しかし、その話を聞いて佐嶋はしょうもなさそうに鼻で笑った。どうやらこの手の手段は気に召さないらしい。
「……なるほど。筒井様はそこを付け込まれたと」
「桐殿の言う通りでしょう。しかし、それも方便に過ぎません。元より水野らとは犬猿の仲。もっとも、猿は向こうですけどね」
「飛ばすならもっと派手に飛ばせばいいものを。わざわざ大目付に任命するのはあまりに無駄ではないか。それに、今さらそのネタで筒井様を追いやると言うのも不思議な話です」
吐き捨てるように佐嶋が言った。
酷い言葉に目を細めて佐嶋の顔を見ている桐だが、確かにその通りだとも思っていた。
なぜ、すぐさま閑職に飛ばさず、少しだけでも中央に居させたのか。何か所以あってのことなのか。
「そこが私も分かりません。筒井殿が奉行所を辞める一年ほど前に私も色々あって火盗改に配属されましたが、その理由は定かではありません」
「それで、その理由を私たちに探って来いと」
「仁杉殿がどこで足元を掬われたか、粗方の検討はついています。しかし、この時期に我々が動くのは少々危ない。だからこそお二人に任せたいと」
「なるほど。その下手人を捕まえる大捕物ですね」
「いやいや、そのような危ない橋は渡らせません。この書状を北町奉行所に渡してきてほしいだけです」
忠景は袖から書状を取り出した。北町奉行宛の書状である。
大捕物かと思っていた桐は少々ホッとした。最初はそのような仕事から初めて馴らしていくのだろう。いや、だとすればそれこそ私一人でも十分なのでは。それに、このような丁稚の小間使いなど……。
「……そのような仕事、下男にでも頼めばいいのでは」
安堵からか思わず口に出てしまった。桐は急いで細い両手で口元を塞ぐが言葉はしっかりと二人に届いていた。
「馬鹿言え。そこらじゅうに南町奉行所の監視がついているんだぞ。下男といえども、連中の手が回っていれば全てが水の泡よ」
確かに密書が相手に奪われでもしたなら、自身らの首を絞めることになる。その役目は信頼の置ける者に任せたいのも当然だろう。明らかに見下したような目で桐の事を見つめている佐嶋だが、彼女の言うことは道理であった。
それにしても、我々が潰すという水野忠邦という男は絶対的な権力を持っているとはいえ、敵対する者への監視も怠らたないらしい。
ここまで水野ら優位で局面が進んでいる中、どうやって追い落とすというのか。桐の中にある不安の種はやはり尽きない。
「……そこまでご老中の権勢は大きいのでしょうか」
「と、いうよりも鳥居様が危ない。あの執着心はかなり度を過ぎている」
忠景の言葉により、桐に分からない事が再び出て来た。鳥居耀蔵のことである。
さすがに耀蔵が町奉行だということは知っている。同時に水野の側近だということも、話の流れでなんとなく分かった。

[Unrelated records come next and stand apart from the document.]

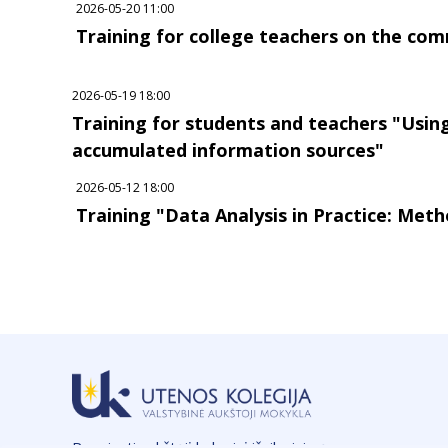
2026-05-20 11:00
Training for college teachers on the comm
2026-05-19 18:00
Training for students and teachers "Usi
accumulated information sources"
2026-05-12 18:00
Training "Data Analysis in Practice: Meth
Rengianti aukštąjį koleginį išsilavinimą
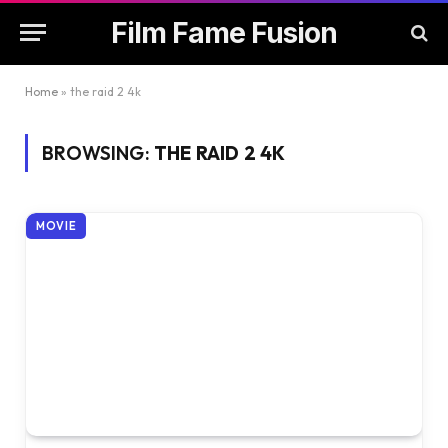
Film Fame Fusion
Home
»
the raid 2 4k
BROWSING:
THE RAID 2 4K
MOVIE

「忠景殿、鳥居が度を過ぎているというのは、どのようなことでしょうか」
「……それはまた追々に」
そういえば母に忠景の事を話したら面白そうに笑っていた。それと同時に「忠景と言えばそう言えば物静かな男だったわね。剣術一筋みたいな男だったっけ」と、寡黙な男だとも聞いた。

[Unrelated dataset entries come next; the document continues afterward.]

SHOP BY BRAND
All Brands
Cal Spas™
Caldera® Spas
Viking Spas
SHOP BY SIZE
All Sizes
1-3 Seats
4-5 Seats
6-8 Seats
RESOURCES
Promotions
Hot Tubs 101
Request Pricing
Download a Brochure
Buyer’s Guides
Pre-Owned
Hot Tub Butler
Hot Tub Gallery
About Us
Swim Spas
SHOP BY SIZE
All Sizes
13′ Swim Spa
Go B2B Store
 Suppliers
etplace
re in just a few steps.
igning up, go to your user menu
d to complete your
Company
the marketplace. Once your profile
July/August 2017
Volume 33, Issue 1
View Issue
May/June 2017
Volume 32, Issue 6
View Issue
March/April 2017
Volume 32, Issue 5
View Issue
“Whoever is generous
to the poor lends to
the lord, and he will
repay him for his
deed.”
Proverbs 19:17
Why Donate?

ここ数日、彼は喋りすぎて少々疲れていたのかもしれない。俯きながら額に浮かべた汗を懐紙で拭うと、小さくため息をついた。これ以上、喋らせるな。桐は彼のの表情を見てそんな感情を受け取った。
「その、忠景殿」
「……佐嶋殿、どうなされた」
そんな折、佐嶋はなぜだか顔を赤らめている。
「せ、精一杯がんばりますので、私の事を見ていて下さい!」
「……ああ。頼んだぞ」
聞いたことの無い彼女の声色に桐も唖然とした。忠景は小さくため息を吐ている。
それから桐は文書を懐に入れ、縁側を歩きながら大きく息を吸った。今日は少し冷えていたからか、ほんの少し冷たい空気が喉いっぱいに広がった。
爽やかに広がる冷気で初仕事への昂っていた熱気も少し落ち着いた。だからなのかもしれない。そこで、ふと思った。
北町奉行所に文書を届けるのであれば、さっきまで役宅に居た遠山様に直接渡せばいいのでは?
それに、表だって動くのはまずいと言いながらも、密書の伝達という大事な役目を敵対する派閥の長に成り上がった人間を使うのはどうなのか?